With climate change, traditional growth strategies have become riskier, and progress is likely to be stifled with increasing burden of health and environment costs. Rising temperatures have contributed to the increased prevalence of both prolonged droughts and severe flooding. Droughts herald water shortages, straining services, and degrading land. In areas with already low crop yields, droughts contribute to food insecurity and reduce rural employment opportunities, ultimately spurring migration and displacement of people. Simultaneously, the food and water access constraints also bear wide-ranging health consequences for the affected populations. For instance, in low- and middle-income countries, exposure to six months of mild or severe droughts can increase the incidence of diarrhoea among children aged five and below by 5% and 8% respectively (Wang et al. 2022).
Recurrent droughts can escalate reduction in forest cover as the forest adapts to drier conditions, as has been studied in the Amazon ecosystem (Wunderling et al. 2022). In the absence of root cover to hold the soil together, flooding becomes even more deleterious. Nearly 89% of the world’s flood-exposed population live in low- and middle-income countries (Rentschler et al. 2022). Estimates suggest climate change will exacerbate average flood losses in coastal cities from $6 billion in 2005 to $60 billion in 2050 (Hallegatte et al. 2013). As one of the most common extreme weather events, flooding has even more far-reaching consequences in developing countries which have poorer infrastructure, including drainage and flood protection, and it can effectively undo years of economic development.

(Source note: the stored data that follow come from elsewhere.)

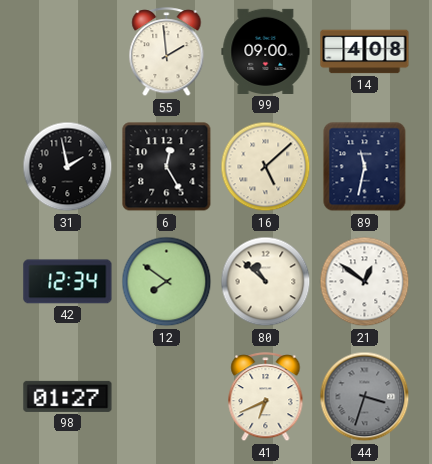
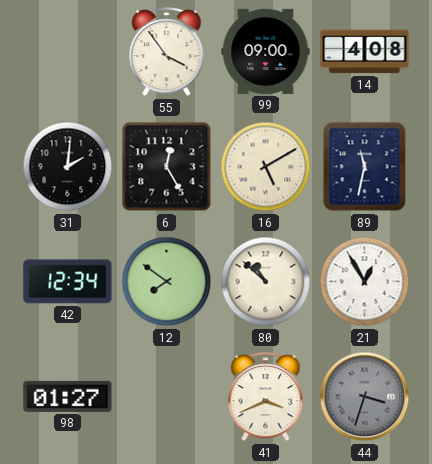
55: 1:59 -> 3:54
31: 1:58 -> 2:01
16: 5:08 -> 5:10
21: 12:51 -> 12:55
41: 6:41 -> 3:41
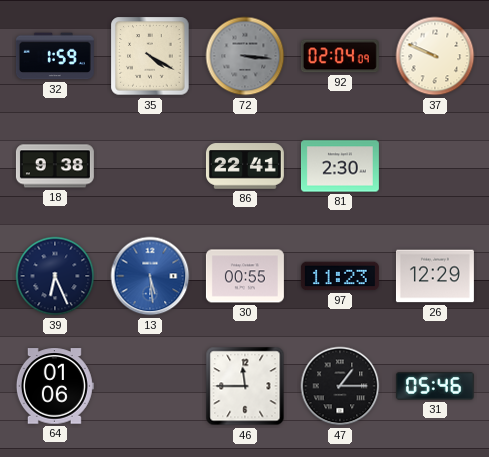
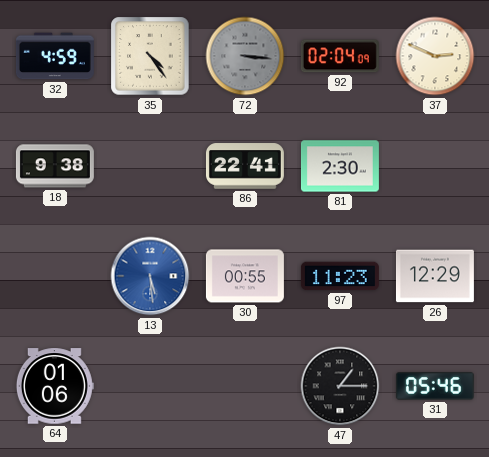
32: 1:59 -> 4:59
35: 4:20 -> 4:24
37: 9:49 -> 2:49
39: 6:26 -> none
46: 11:45 -> none
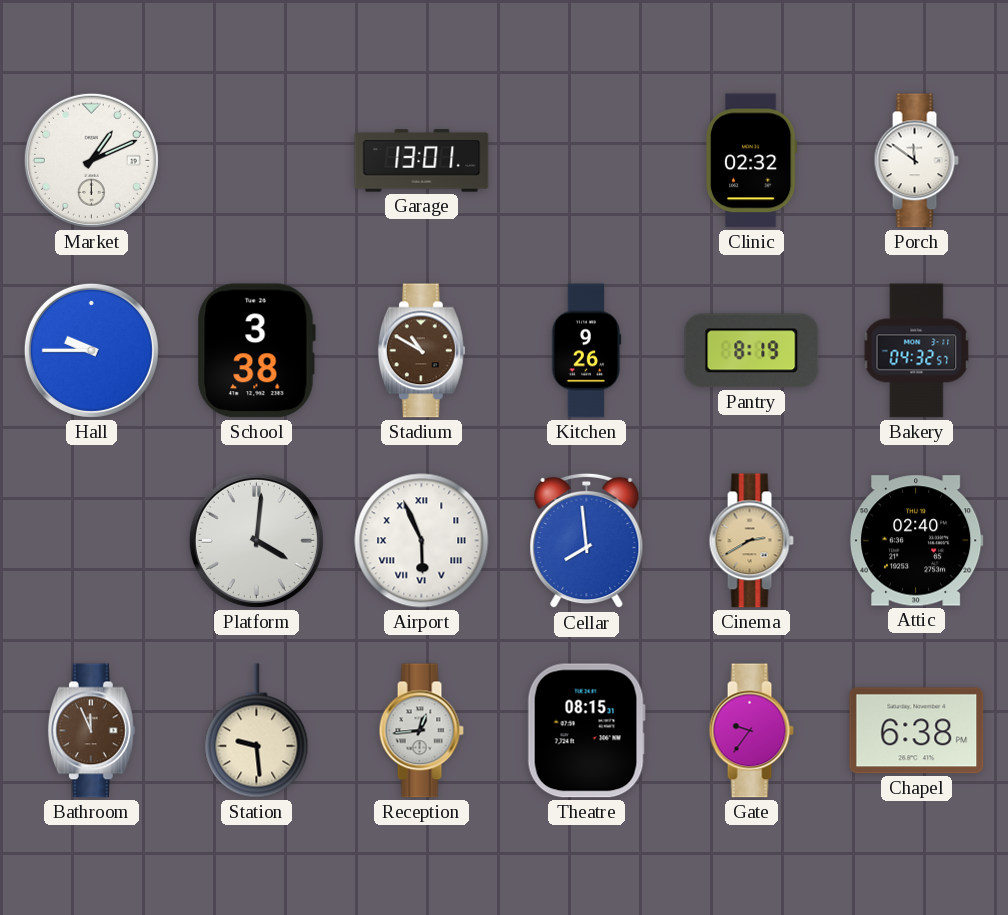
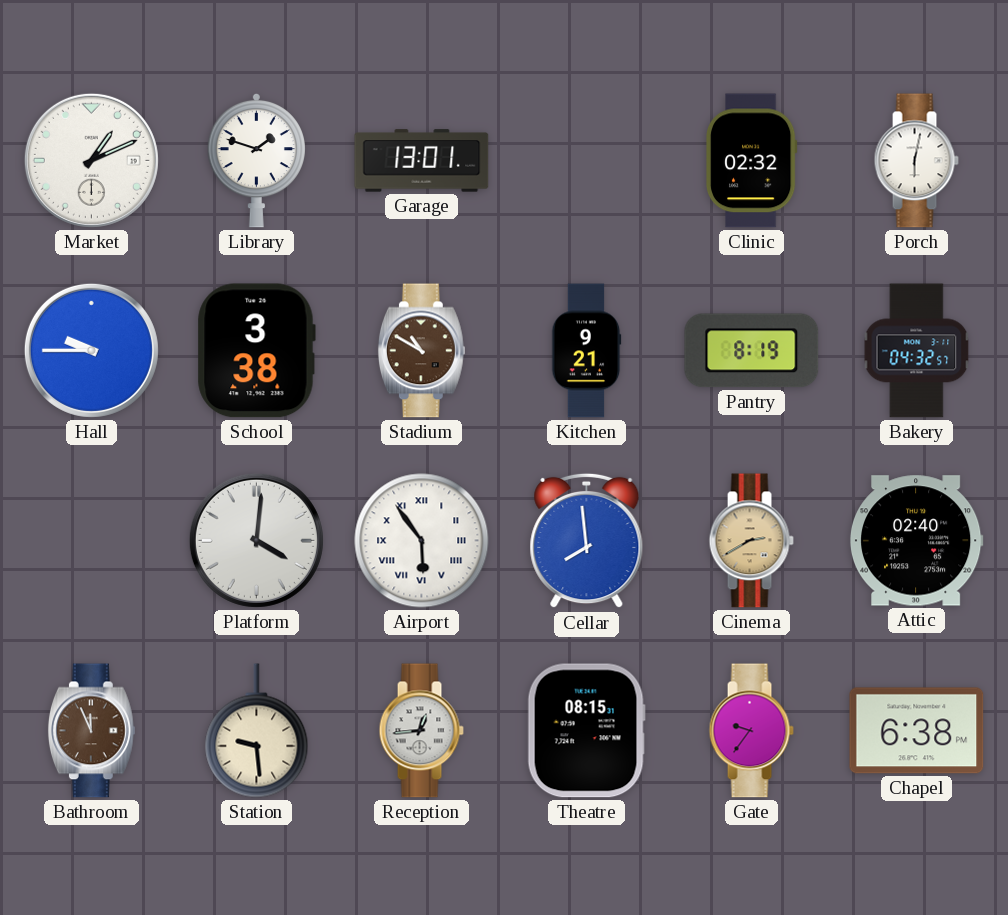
Library: none -> 1:48
Porch: 11:51 -> 6:02
Kitchen: 9:26 -> 9:21
Airport: 5:56 -> 5:54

Impact on structural transformation
Climate vulnerability will set developing countries behind in their growth trajectory. Developing countries cannot afford to trade their poverty alleviation priorities for environmental preservation. Yet, the losses they face from environmental extremities are compounded owing to weak safety nets, poor infrastructure, a lack of financial resources, and reliance on agriculture. These constraints are the same as those preventing growth and structural transformation from taking place and now have an added cost of preventing adaptation. A disproportionate share of the local food consumption in developing countries is derived from local production, keeping large portions of the population engaged in low productivity agriculture. As crop yields decline due to climate change, these areas will be further disadvantaged, exacerbating the challenge of adaptation and moving the population to more productive manufacturing and services sectors (Nath 2022, Jack and Wilkinson 2022).
Contributions to global carbon emissions
Despite these vulnerabilities, countries must still square with the fact that the growth path of old is no longer viable. Energy for growth must come from cleaner alternatives if runaway climate change is to be avoided. Annual CO2 emissions from fossil fuel use in Asia has dramatically surpassed the levels in Europe and North America. Summing up all historical emissions, Asia is already the largest contributor to CO2 emissions from fossil fuels (Figure 2). Disaggregated analysis has shown that it is not just India and China driving the emissions increase from Asia, but most LMICs together can potentially contribute up to 41% in carbon emissions in 2050 in the absence of any green growth strategies, and by carrying on at the current growth with the same carbon intensity (Anis 2021, Figure 3).
With greater technological advancement and price declines for energy and energy-using items, overall consumption has become more energy intensive. Low-income countries now consume more energy per capita than their higher income counterparts back when their GDP per capita was at a similar level (van Benthem 2015). These trends will only continue as economic and demographic growth spurs more demand for energy. But with them come opportunities for transitioning to a greener growth path.
Figure 3: Projected countries’ emissions contributions based on income level
Developing countries have vital stakes in climate mitigation. As the bulk of future emissions will come from developing countries, equipping them with greener technology, knowledge and skills, and climate financing to mitigate and adapt to climate change, will enable them to cut down their emissions as they grow – a win-win situation for everyone.